Alfred Lemaître, Musulmans
et chrétiens. Notes sur la guerre d’indépendance grecque, Paris, G.
Martin, 1895, p. 84 :
« Je ne crois pas inutile de reproduire également les quelques phrases
que le baron Juchereau de Saint-Denys consacre aux vainqueurs. C'est un
philhellène qui parle : “Les Grecs, animés par la fureur et par l'avidité, ne
pensaient qu'à tuer et piller. Rien n'était respecté par eux : les vieillards,
les femmes, les enfants périssaient par le fer ou le feu. C'était en vain que
l'honnête Petro-bey, chef des Maïnotes, ordonnait de cesser les massacres et
réclamait la pitié des chrétiens. Ses cris et ceux du vertueux Athanase
Kanakaris n'étaient pas écoutés. Les propres soldats de Petro-bey, sortis avec
lui des montagnes du Taygète, n'écoutaient plus sa voix. Entraînés par les
autres Grecs, ils se distinguaient par leur amour du sang et du brigandage. Le
lendemain, 6 octobre [1821], la ville
[de Tripoli] ne présentait que des
monceaux de cadavres et de décombres. Le palais du pacha, les mosquées, les bains
publics avaient disparu. La citadelle, qui aurait pu continuer la défense si elle
avait été approvisionnée, consentit à capituler. Un écrivain anglais (M. Green,
consul d'Angleterre à Patras) dit que le nombre de prisonniers faits par les
Grecs à Tripolitza s'élevait à six mille hommes et à douze mille femmes et
enfants. Ces prisonniers, ajoute cet
écrivain, furent conduits hors de la ville et massacrés au nombre de douze
mille par leurs cruels vainqueurs. Les Juifs furent enveloppés dans ce
massacre. On épargna seulement les hommes qui pouvaient payer leur rançon. Les
jeunes filles et beaucoup d'enfants furent réservés pour être vendus comme
esclaves.” »
Michaël Molho, La Nouvelle Communauté juive d’Athènes,
New York, Jewish social studies, 1953, p. 1 :
« Pendant l’insurrection grecque contre l’Empire Ottoman (1821-1828),
les Juifs établis en divers centres urbains des territoires libérés par les
Armatoles sont l’objet d’atroces persécutions et de massacres, et les
survivants doivent se réfugier dans les provinces restées entre les mains des
Turcs, surtout à Salonique. Parmi les communautés dévastées figure celle
d’Athènes. »
Victor Bérard (grécophile
modéré), Les
Affaires de Crète, Paris, Armand Colin, 1900 :
« Sous la conduite des montagnards, ils [les insurgés grecs de Crète centrale] bloquèrent [en février 1897] les villages
musulmans, refoulèrent le peuple dans
les mosquées qu’ils allumèrent au pétrole ou firent sauter à la dynamite, — les
commerçants leur avaient donné les provisions nécessaires, — et, pendant plusieurs semaines, ce fut dans la
province une abominable tuerie.
“Déposition (devant les agents français) d’Emineh, fille de Mouça Miraboutakis, née au village de
Mouliana, demeurant actuellement à Roukaka, âgée de quinze ans. Un samedi, à la
fin de janvier (à la grecque), les chrétiens sont tombés en armes sur le
village de Roukaka, Ils ont tué son oncle, chez qui elle était. Elle fut
enlevée par un nommé Skizachilis, qui ne l’a pas violée, mais qui l’a cachée d’abord,
puis qui l’a emmenée chez lui et qui,
depuis, l’a épousée dans son village de Roukaka.

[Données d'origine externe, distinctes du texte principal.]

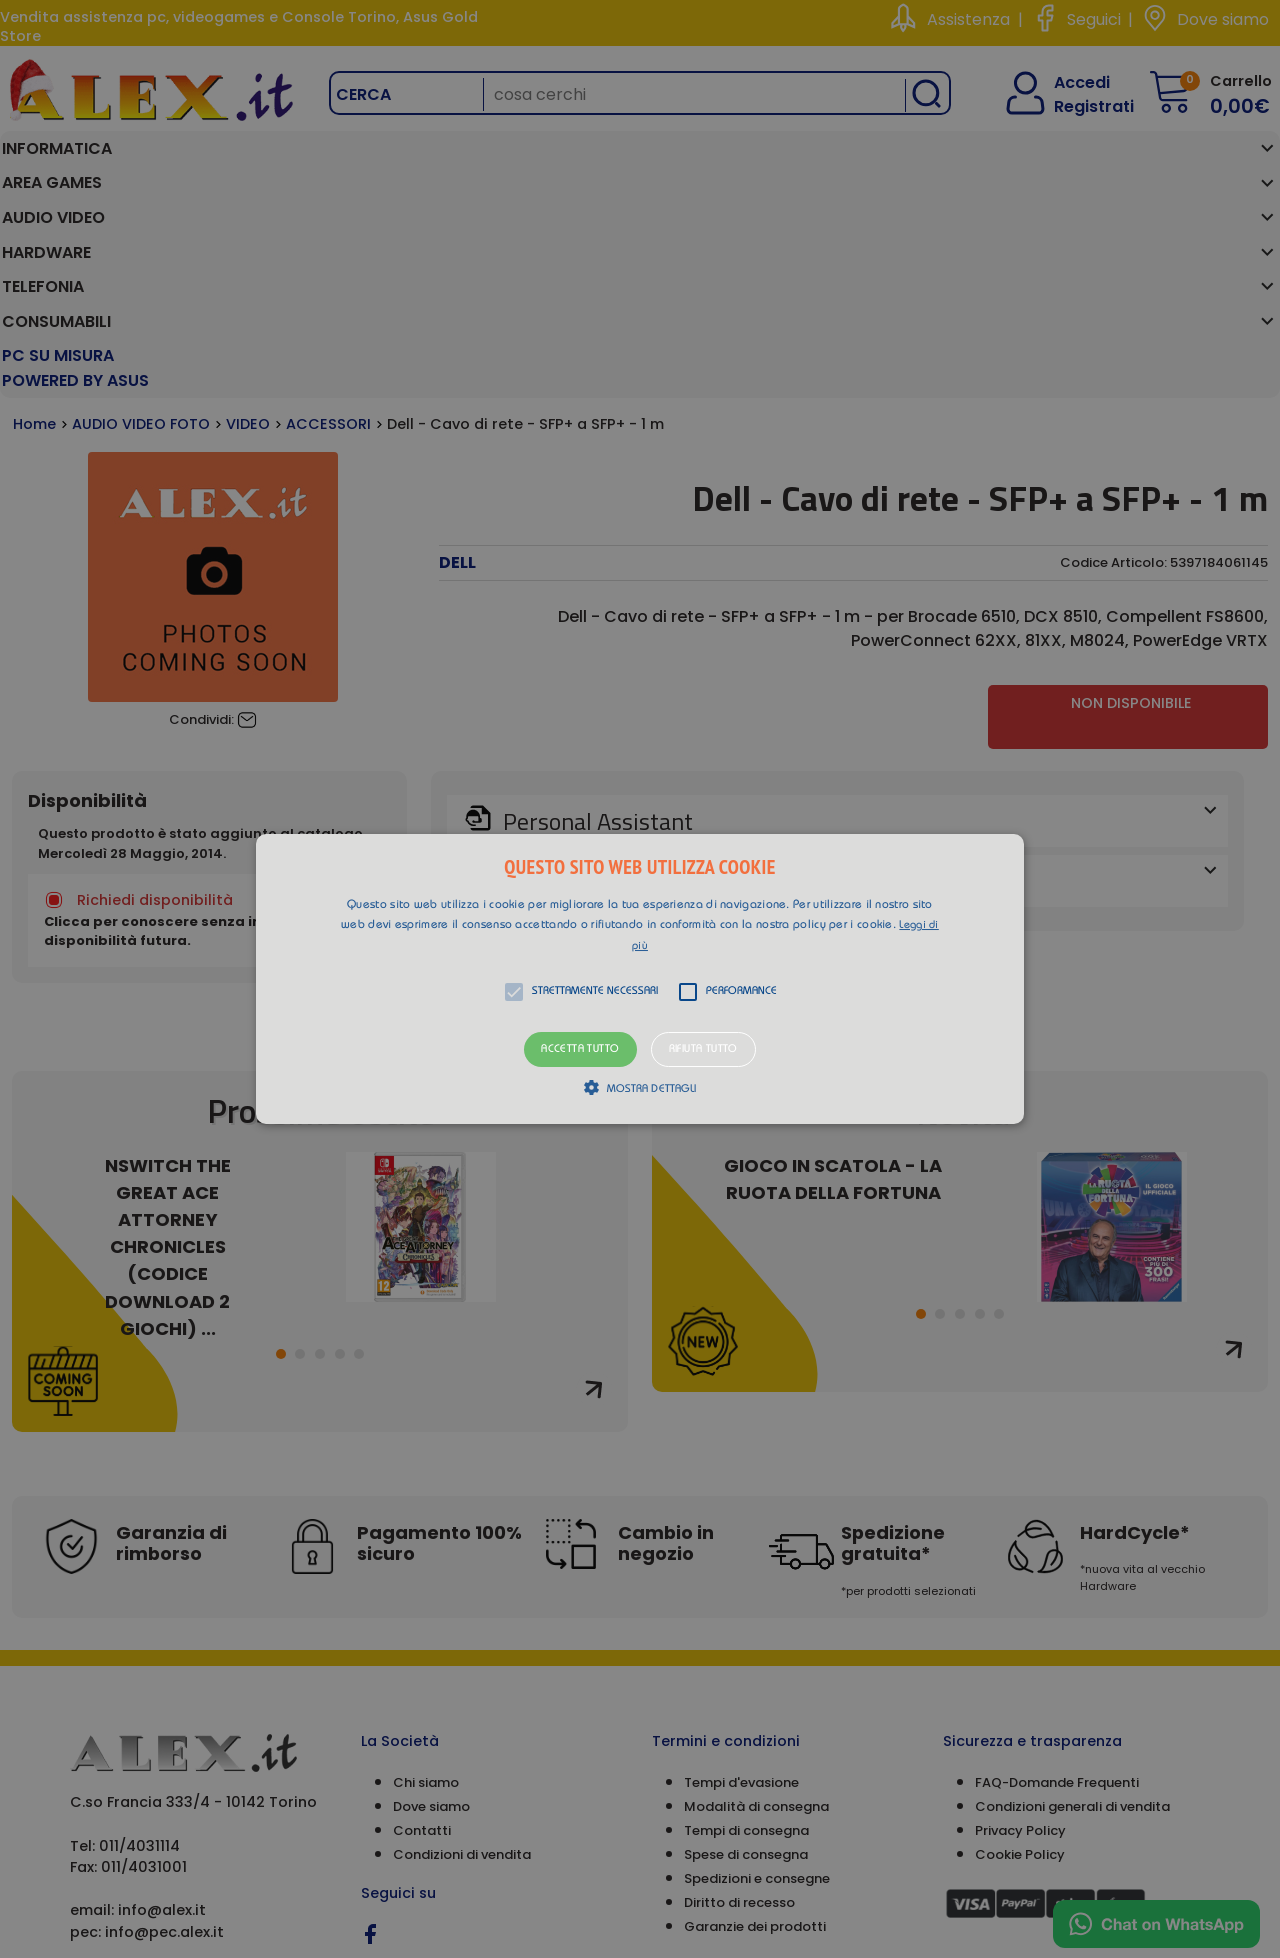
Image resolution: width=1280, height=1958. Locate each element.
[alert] (640, 979)
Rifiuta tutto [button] (703, 1049)
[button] (640, 979)
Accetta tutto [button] (580, 1049)
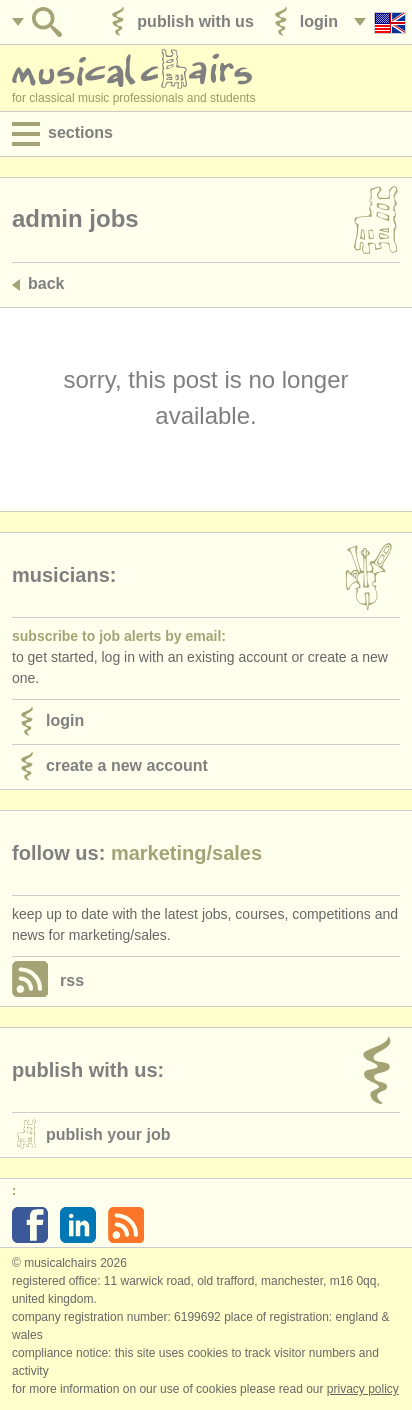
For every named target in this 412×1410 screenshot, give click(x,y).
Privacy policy (363, 1389)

De sa cachette, elle a pu voir Halimeh, femme de Houssein Moula Mehemedakis,
que les chrétiens couchaient par terre ; à
coups de couteau, ils lui ouvrirent le ventre ; elle était enceinte ; ils ont
tiré l’enfant. Ils ont ouvert aussi Fatimé, fille de Moustapha Omer Effendakis
[remarque incidente : les patronymes
montrent qu’il s’agit, en l’occurrence, de Grecs convertis à l’islam plutôt que
ce Turcs ethniques] : ils l’ont fendue depuis la poitrine jusqu’au milieu
du dos. Ils avaient poussé les hommes dans la mosquée et, à mesure qu’on les
tuait, on les jetait dans le minaret, auquel on mit le feu avec du pétrole. Les
chiens couraient dans le village en emportant des mains et des pieds à demi
brûlés. Les enfants ont été tués à coups de couteau, et quelques-uns ont été
écrasés sous le minaret qui s’est renversé. Ceux qui tuaient n’étaient pas du
pays : ils étaient de Kritcha, et quelques-uns,
tout à fait étrangers, ne parlaient pas le dialecte crétois...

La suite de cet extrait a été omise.